_WHAT IS EXPECTED_.
Your job is to copy the lines from the material that include "José".

_EXTRACTED ENTRIES_.
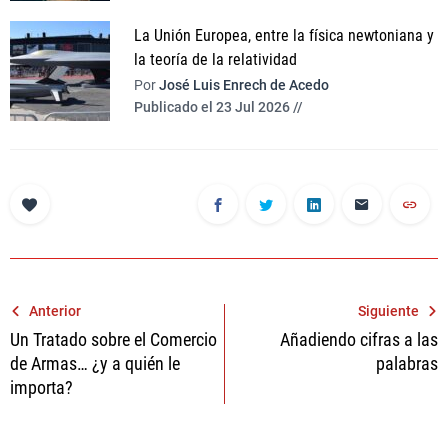
La Unión Europea, entre la física newtoniana y
la teoría de la relatividad
Por
José Luis Enrech de Acedo
Publicado el 23 Jul 2026 //
Navegación
Anterior
Siguiente
Un Tratado sobre el Comercio
Añadiendo cifras a las
de
de Armas… ¿y a quién le
palabras
entradas
importa?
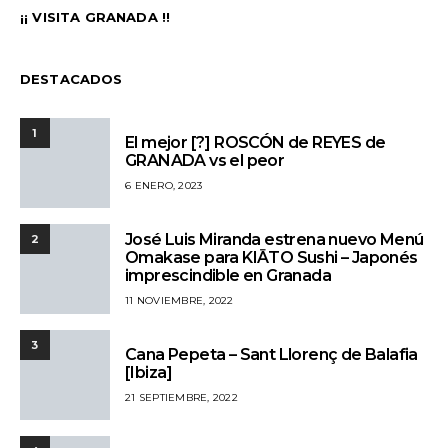
¡¡ VISITA GRANADA !!
DESTACADOS
1
El mejor [?] ROSCÓN de REYES de
GRANADA vs el peor
6 ENERO, 2023
José Luis Miranda estrena nuevo Menú
2
Omakase para KIĀTO Sushi – Japonés
imprescindible en Granada
11 NOVIEMBRE, 2022
3
Cana Pepeta – Sant Llorenç de Balafia
[Ibiza]
21 SEPTIEMBRE, 2022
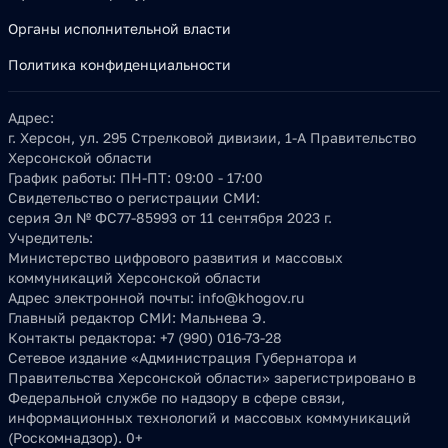
Органы исполнительной власти
Политика конфиденциальности
Адрес:
г. Херсон, ул. 295 Стрелковой дивизии, 1-А Правительство
Херсонской области
График работы:
ПН-ПТ: 09:00 - 17:00
Свидетельство о регистрации СМИ:
серия Эл № ФС77-85993 от 11 сентября 2023 г.
Учредитель:
Министерство цифрового развития и массовых
коммуникаций Херсонской области
Адрес электронной почты:
info@khogov.ru
Главный редактор СМИ:
Мальнева Э.
Контакты редактора:
+7 (990) 016-73-28
Сетевое издание «Администрация Губернатора и
Правительства Херсонской области» зарегистрировано в
Федеральной службе по надзору в сфере связи,
информационных технологий и массовых коммуникаций
(Роскомнадзор). 0+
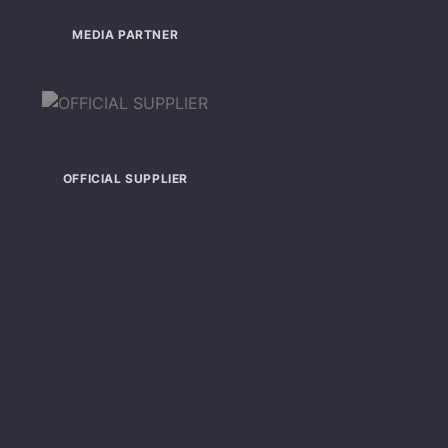
MEDIA PARTNER
OFFICIAL SUPPLIER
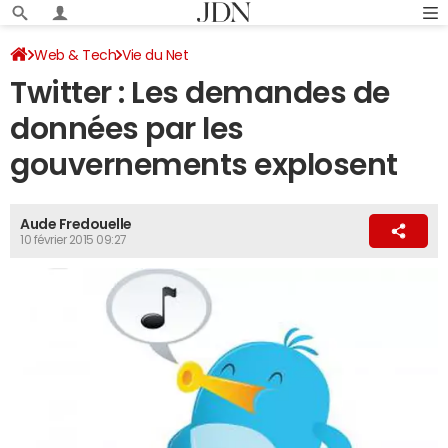
Web & Tech
Vie du Net
Twitter : Les demandes de
données par les
gouvernements explosent
Aude Fredouelle
10 février 2015 09:27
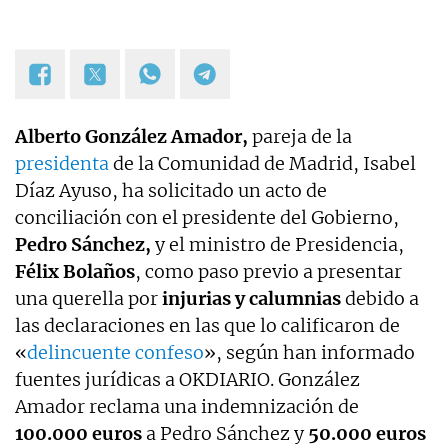
Alberto González Amador,
pareja de la
presidenta
de la Comunidad de Madrid, Isabel
Díaz Ayuso, ha solicitado un acto de
conciliación con el presidente del Gobierno,
Pedro Sánchez,
y el ministro de Presidencia,
Félix Bolaños
, como paso previo a presentar
una querella por
injurias y calumnias
debido a
las declaraciones en las que lo calificaron de
«
delincuente confeso
», según han informado
fuentes jurídicas a OKDIARIO. González
Amador reclama una indemnización de
100.000 euros
a Pedro Sánchez y
50.000 euros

_FINISHED TASK_.
José Luis Enrech de Acedo
José Luis Miranda estrena nuevo Menú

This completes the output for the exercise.